3. Trulieve Cannabis
Trulieve has been consistently performing well in the last few quarters. Most of the credit goes to sales from its home state of Florida, where it operates 85 stores. In its recent second quarter, its total revenue grew 78% year over year to $215 million. This higher revenue contributed to another quarter of profits, which also marked its 14th consecutive quarter of profitability. It recorded adjusted EBITDA of $95 million, a 55% jump from the prior-year quarter, while net profits of $41 million showed a 16% year-over-year increase.
The company's acquisition of Arizona-based Harvest Health & Recreation in May was the highlight of the industry this year. Once complete, this acquisition will allow Trulieve access to markets in Arizona, Pennsylvania, and Maryland, with a total store count of 140 and 3 million square feet of cultivation capacity in the U.S.
The acquisition will bring a strong footing in the national market. Management expects the combined company could generate about $1.2 billion in revenue and $461 million in adjusted EBITDA in 2021. Harvest Health reported an outstanding second quarter (which ended June 30) with $102 million in revenue and adjusted EBITDA of $11.3 million.
The only thing Trulieve needs to change now is its reliance on the medical cannabis market, especially in Florida. The recreational segment is a hot opportunity in the U.S., with ever more states legalizing adult-use marijuana. Trulieve should concentrate more now on developing quality recreational products, in particular derivatives like vapes, edibles, and beverages. These high-margin products can boost the company's profits.
Financially, the company is in a sound position. It ended the second quarter with cash and cash equivalents of $289 million and net debt of $118 million at the end of Q2.

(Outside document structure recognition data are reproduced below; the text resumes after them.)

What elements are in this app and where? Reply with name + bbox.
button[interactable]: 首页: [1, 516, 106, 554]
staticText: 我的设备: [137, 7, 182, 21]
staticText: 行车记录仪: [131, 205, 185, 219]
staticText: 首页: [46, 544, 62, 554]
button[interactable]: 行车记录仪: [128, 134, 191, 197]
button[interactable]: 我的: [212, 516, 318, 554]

Are they millionaire-maker stocks?
All three companies have already reached half a billion dollars in revenue each in the first half of 2021, and each is also profitable. With marijuana sales rising, I wouldn't be surprised if each one manages to generate $1 billion or more revenue by year-end. That revenue growth will boost profits as well. So imagine the growth when federal legalization happens. Wall Street analysts have huge expectations for these three stocks. In the past three years, Green Thumb's, Trulieve's, and Cresco's shares have gained 182%, 165%, and 95%, respectively, while the industry benchmark, the Horizons Marijuana Life Sciences ETF, has fallen 48%.

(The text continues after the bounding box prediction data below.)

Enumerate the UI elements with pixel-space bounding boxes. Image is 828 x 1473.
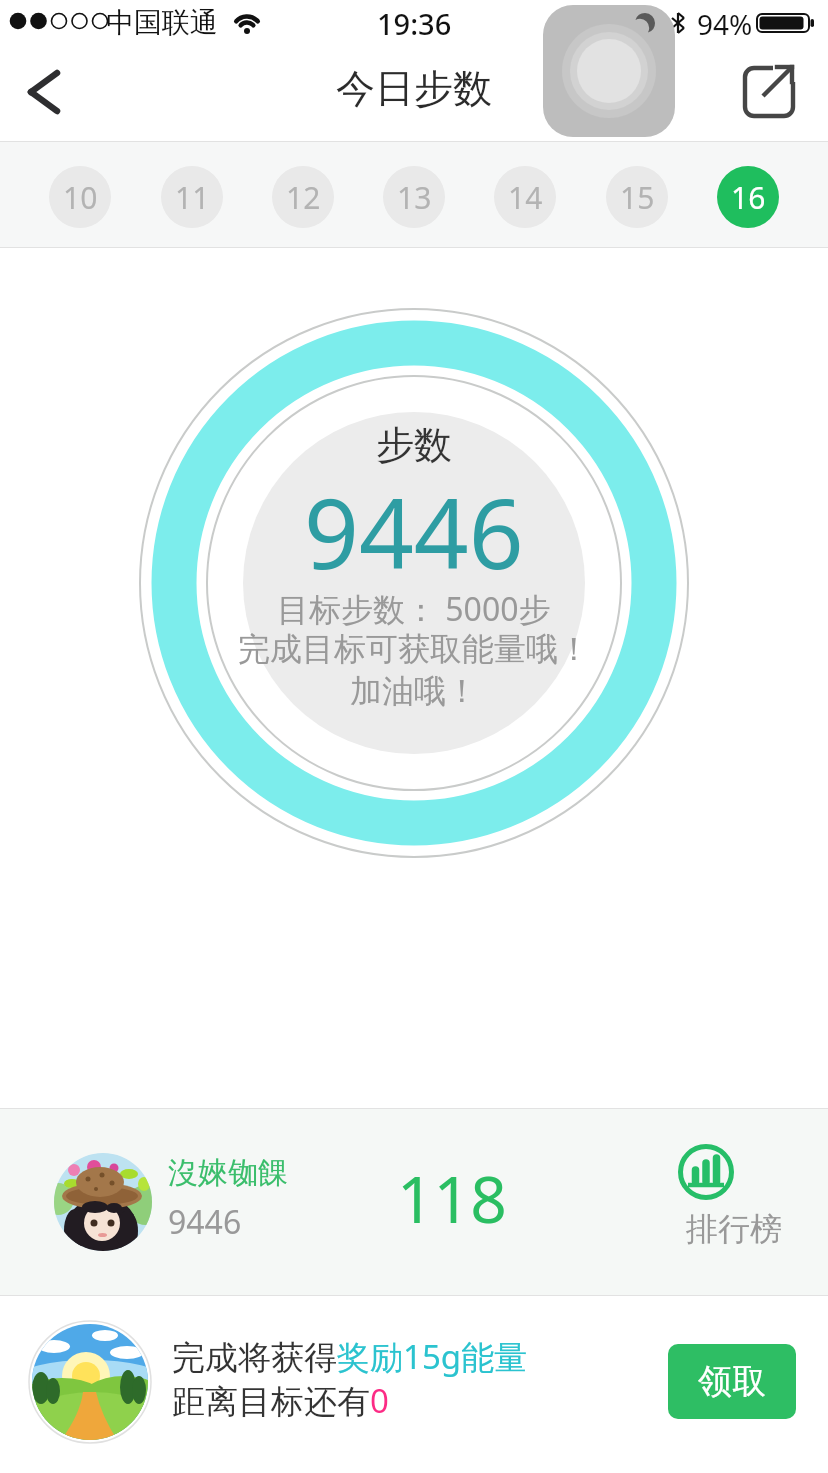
button[interactable]: 16 <box>717 166 779 228</box>
staticText: 16 <box>731 177 766 218</box>
button[interactable]: 10 <box>49 166 111 228</box>
staticText: 完成目标可获取能量哦！ <box>238 629 590 669</box>
staticText: 10 <box>63 177 98 218</box>
staticText: 9446 <box>304 466 524 597</box>
staticText: 94% <box>697 5 753 43</box>
button[interactable]: 沒婡铷餜 <box>0 1109 828 1295</box>
button[interactable] <box>735 60 803 126</box>
staticText: 14 <box>508 177 543 218</box>
staticText: 距离目标还有0 <box>172 1378 389 1423</box>
button[interactable]: 排行榜 <box>670 1137 796 1269</box>
staticText: 加油哦！ <box>350 671 478 711</box>
staticText: 12 <box>286 177 321 218</box>
button[interactable]: 15 <box>606 166 668 228</box>
staticText: 19:36 <box>377 4 452 43</box>
staticText: 排行榜 <box>686 1209 782 1249</box>
button[interactable]: 领取 <box>668 1344 796 1419</box>
staticText: 完成将获得奖励15g能量 <box>172 1334 528 1379</box>
staticText: 118 <box>397 1155 507 1242</box>
staticText: 中国联通 <box>106 5 218 40</box>
button[interactable] <box>18 54 74 126</box>
button[interactable]: 12 <box>272 166 334 228</box>
staticText: 9446 <box>168 1200 242 1244</box>
staticText: 13 <box>397 177 432 218</box>
staticText: 今日步数 <box>336 64 492 113</box>
staticText: 步数 <box>376 421 452 469</box>
staticText: 领取 <box>698 1360 766 1403</box>
button[interactable]: 14 <box>494 166 556 228</box>
staticText: 目标步数： 5000步 <box>277 587 551 631</box>
staticText: 11 <box>175 177 210 218</box>
staticText: 15 <box>620 177 655 218</box>
button[interactable]: 13 <box>383 166 445 228</box>
button[interactable]: 11 <box>161 166 223 228</box>
staticText: 沒婡铷餜 <box>168 1154 288 1192</box>
button[interactable] <box>543 5 675 137</box>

Analysts see upside of 163%, 97%, and 60% for Trulieve, Cresco, and Green Thumb in the next 12 months.
The question is, can they make you a millionaire? I believe they can. But note that investment is a long-term game. Each of these stocks is selling for less than $30 today; if that price were to reach $100 in the next 10 years, buying 10,000 shares of each of these pot stocks now could easily turn your investment into millions. Based on the current trading price, investors would need to buy $264,000, $295,000, and $96,000 worth, respectively, of Trulieve, Green Thumb, and Cresco to turn that investment into seven figures if and when the stocks reach $100 each.